### WORK INSTRUCTIONS
From the line containing "QUICK LINKS" down to the final line of the entries below, return each line exactly and drop the pictures.

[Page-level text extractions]
┌──

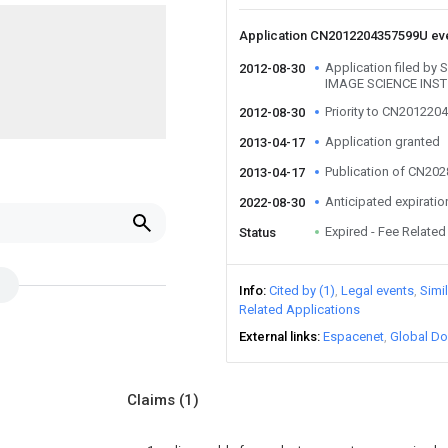
Application CN2012204357599U ev
Application filed 
2012-08-30
IMAGE SCIENCE INST
Priority to CN20122
2012-08-30
Application granted
2013-04-17
Publication of CN20
2013-04-17
Anticipated expiratio
2022-08-30
Expired - Fee Related
Status
Info
Cited by (1)
Legal events
Simi
Related Applications
External links
Espacenet
Global Do
Claims
(1)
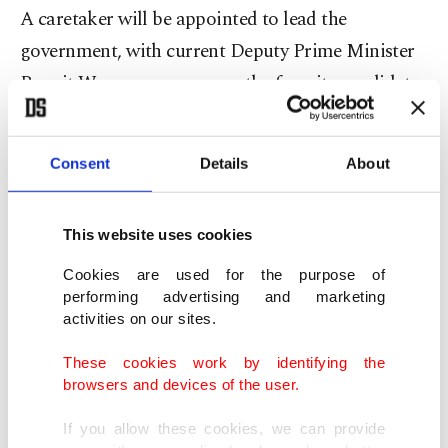
A caretaker will be appointed to lead the
government, with current Deputy Prime Minister
Prawit Wongsuwan among the favorite candidates
tipped for the role.
Legal wrangle
Consent
Details
About
It is not the first time that the Constitutional
This website uses cookies
Court has played a role in Thai politics – it
Cookies are used for the purpose of
canceled the results of the general elections in
performing advertising and marketing
2006 and 2014.
activities on our sites.
These cookies work by identifying the
The kingdom's 2017 constitution bars the prime
browsers and devices of the user.
minister from serving for more than eight years in
If you allow these cookies, we can provide
total, and opposition parties say Prayut, who took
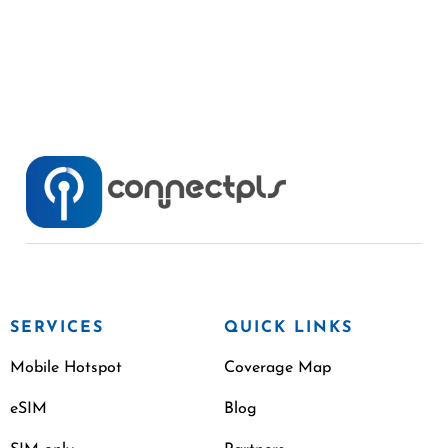
SERVICES
QUICK LINKS
Mobile Hotspot
Coverage Map
eSIM
Blog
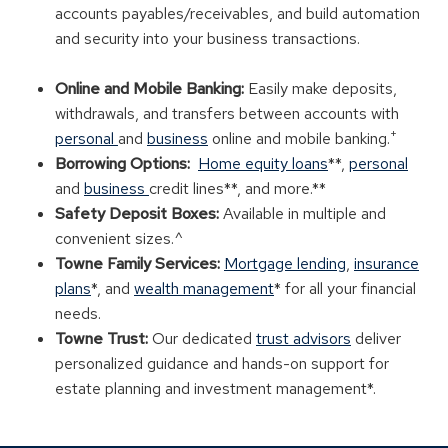
accounts payables/receivables, and build automation
and security into your business transactions.
Online and Mobile Banking:
Easily make deposits,
withdrawals, and transfers between accounts with
+
personal
and
business
online and mobile banking.
Borrowing Options:
Home equity loans
**,
personal
and
business
credit lines**, and more.**
Safety Deposit Boxes:
Available in multiple and
convenient sizes.^
Towne Family Services:
Mortgage lending
,
insurance
plans
*, and
wealth management
* for all your financial
needs.
Towne Trust:
Our dedicated
trust advisors
deliver
personalized guidance and hands-on support for
estate planning and investment management*.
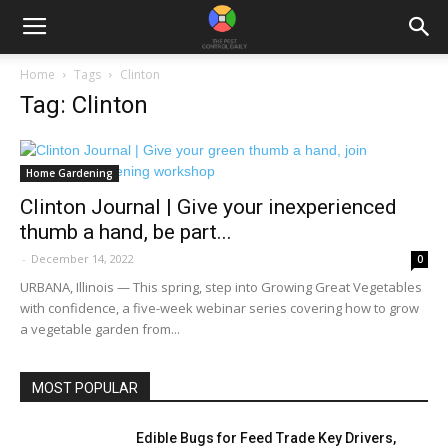
Home
Tags
Clinton
Tag: Clinton
Home Gardening
Clinton Journal | Give your inexperienced
thumb a hand, be part...
-
December 14, 2022
0
URBANA, Illinois — This spring, step into Growing Great Vegetables
with confidence, a five-week webinar series covering how to grow
a vegetable garden from...
MOST POPULAR
Edible Bugs for Feed Trade Key Drivers,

└──

### YOUR SOLUTION
QUICK LINKS
Mobile Hotspot
Coverage Map
eSIM
Blog
accounts payables/receivables, and build automation
and security into your business transactions.
Online and Mobile Banking:
Easily make deposits,
withdrawals, and transfers between accounts with
+
personal
and
business
online and mobile banking.
Borrowing Options:
Home equity loans
**,
personal
and
business
credit lines**, and more.**
Safety Deposit Boxes:
Available in multiple and
convenient sizes.^
Towne Family Services:
Mortgage lending
,
insurance
plans
*, and
wealth management
* for all your financial
needs.
Towne Trust:
Our dedicated
trust advisors
deliver
personalized guidance and hands-on support for
estate planning and investment management*.
Home
Tags
Clinton
Tag: Clinton
Home Gardening
Clinton Journal | Give your inexperienced
thumb a hand, be part...
-
December 14, 2022
0
URBANA, Illinois — This spring, step into Growing Great Vegetables
with confidence, a five-week webinar series covering how to grow
a vegetable garden from...
MOST POPULAR
Edible Bugs for Feed Trade Key Drivers,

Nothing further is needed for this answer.